Keep practicing, and you'll become a derivative master in no time! Good luck, and happy calculating!

To summarize, finding f'(2) involves two key steps: first, determining the derivative f'(x) of the given function f(x), and second, evaluating f'(x) at x = 2. In our example, f(x) = x³ - 2x + 5. The derivative f'(x) is found using the power rule, resulting in f'(x) = 3x² - 2. Then, substituting x = 2 into f'(x) gives us f'(2) = 3(2)² - 2 = 10. This result indicates that at x = 2, the function f(x) is changing at a rate of 10. This process showcases the power of derivatives in analyzing the behavior of functions at specific points.
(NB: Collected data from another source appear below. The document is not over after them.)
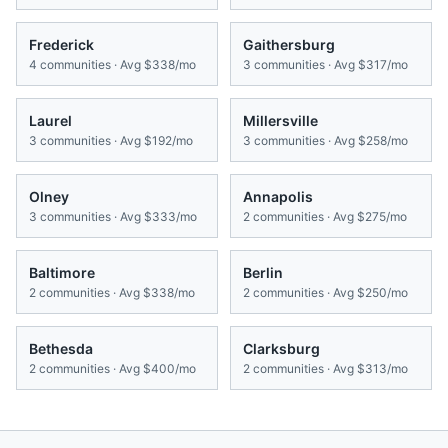
Frederick
Gaithersburg
4
communities · Avg
$338/mo
3
communities · Avg
$317/mo
Laurel
Millersville
3
communities · Avg
$192/mo
3
communities · Avg
$258/mo
Olney
Annapolis
3
communities · Avg
$333/mo
2
communities · Avg
$275/mo
Baltimore
Berlin
2
communities · Avg
$338/mo
2
communities · Avg
$250/mo
Bethesda
Clarksburg
2
communities · Avg
$400/mo
2
communities · Avg
$313/mo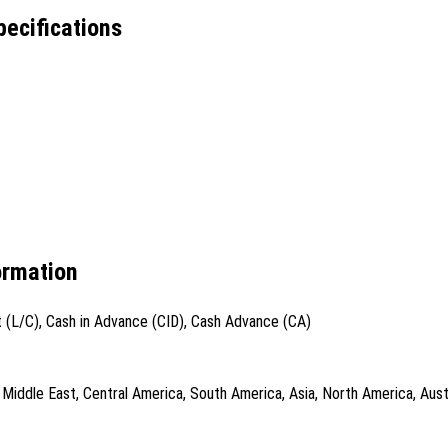
ecifications
ormation
t (L/C), Cash in Advance (CID), Cash Advance (CA)
iddle East, Central America, South America, Asia, North America, Austr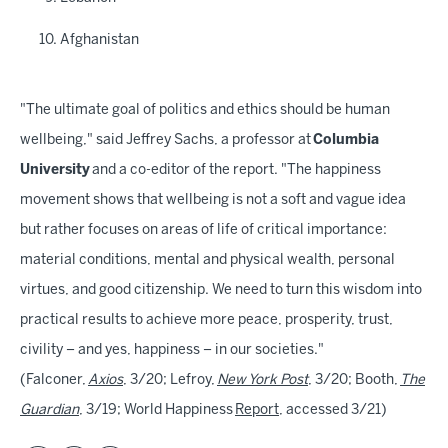
Afghanistan
"The ultimate goal of politics and ethics should be human
wellbeing," said Jeffrey Sachs, a professor at
Columbia
University
and a co-editor of the report. "The happiness
movement shows that wellbeing is not a soft and vague idea
but rather focuses on areas of life of critical importance:
material conditions, mental and physical wealth, personal
virtues, and good citizenship. We need to turn this wisdom into
practical results to achieve more peace, prosperity, trust,
civility – and yes, happiness – in our societies."
(Falconer,
Axios
, 3/20; Lefroy,
New York Post
, 3/20; Booth,
The
Guardian
, 3/19; World Happiness
Report
, accessed 3/21)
Understanding and applying these steps correctly is crucial for solving more complex problems in calculus and its applications. Remember to practice these steps with different functions to build your proficiency and confidence. The ability to find and interpret derivatives is a valuable skill that will serve you well in various fields of study and professional endeavors.